We know that "In the American Society" is written from a first person point of view because of the pronouns used in the story. The narrator presents the conflict through her own perspective, using pronouns like I, my, our, and we as she relates the events. Check out this segment of the text with those first person pronouns identified:
She also invited Mona and me to the going on, as "demi-guests" to keep Annie out of the champagne. I wasn't too keen on the idea, but before I could say anything, she had already thanked us for generously agreeing to honor her.
Of course, anything inside the quotation marks of dialogue won't count as you're looking for these first-person pronouns, so be sure to focus on narrative sections of the text.
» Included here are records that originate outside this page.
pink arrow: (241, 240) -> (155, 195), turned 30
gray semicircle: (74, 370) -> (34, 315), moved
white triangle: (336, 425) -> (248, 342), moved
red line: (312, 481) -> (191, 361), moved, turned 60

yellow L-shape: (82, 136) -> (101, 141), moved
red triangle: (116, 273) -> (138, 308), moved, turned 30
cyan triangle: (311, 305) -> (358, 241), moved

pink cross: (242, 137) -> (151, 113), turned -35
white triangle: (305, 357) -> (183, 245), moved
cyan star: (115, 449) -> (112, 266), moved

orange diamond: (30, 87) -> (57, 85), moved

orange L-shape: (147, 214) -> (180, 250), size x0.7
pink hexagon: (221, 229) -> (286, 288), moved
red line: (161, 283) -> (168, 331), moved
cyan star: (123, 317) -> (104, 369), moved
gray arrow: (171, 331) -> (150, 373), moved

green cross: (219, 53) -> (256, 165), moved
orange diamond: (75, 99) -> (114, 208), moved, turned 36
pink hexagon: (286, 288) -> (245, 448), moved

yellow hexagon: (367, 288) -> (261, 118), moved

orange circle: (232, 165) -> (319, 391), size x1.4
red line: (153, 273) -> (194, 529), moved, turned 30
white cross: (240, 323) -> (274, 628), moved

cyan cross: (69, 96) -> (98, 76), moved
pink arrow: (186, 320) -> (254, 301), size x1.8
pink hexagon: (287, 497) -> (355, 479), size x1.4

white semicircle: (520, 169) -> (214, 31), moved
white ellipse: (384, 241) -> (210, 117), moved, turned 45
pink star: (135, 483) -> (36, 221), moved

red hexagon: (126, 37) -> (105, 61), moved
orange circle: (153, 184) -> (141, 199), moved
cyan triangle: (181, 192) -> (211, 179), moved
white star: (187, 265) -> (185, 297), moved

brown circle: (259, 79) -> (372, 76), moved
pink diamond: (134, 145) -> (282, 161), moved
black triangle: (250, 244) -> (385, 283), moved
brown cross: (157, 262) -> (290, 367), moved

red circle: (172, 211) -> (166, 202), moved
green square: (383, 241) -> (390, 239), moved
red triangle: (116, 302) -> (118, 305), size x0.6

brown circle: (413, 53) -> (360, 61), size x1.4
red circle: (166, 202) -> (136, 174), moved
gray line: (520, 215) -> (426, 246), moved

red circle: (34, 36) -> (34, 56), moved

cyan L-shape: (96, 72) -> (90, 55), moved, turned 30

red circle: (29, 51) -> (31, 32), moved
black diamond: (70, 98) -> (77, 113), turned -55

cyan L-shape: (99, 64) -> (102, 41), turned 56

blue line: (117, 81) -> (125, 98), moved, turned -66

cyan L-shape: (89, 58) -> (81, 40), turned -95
First person point of view helps intensify the conflict in this story. Because the narrator's mother wants to join a country club, the entire family is fairly dragged to a "bon voyage bash" for Jeremy, a friend of one of the members. At the party, the narrator watches as Jeremy insults her father; as a young woman, she is essentially powerless to intervene on his behalf in this context. She presents the conflict, initiated by Jeremy, through the conversation that transpires when Jeremy loudly insults her father and then tries to force him to take off his shirt in front of everyone.
After the family leaves, the strength of the family is particularly clear because of the first-person narration of this young girl. Though they have all witnessed her father being insulted, the family is proud of his act of defiance and follow the leadership he provides.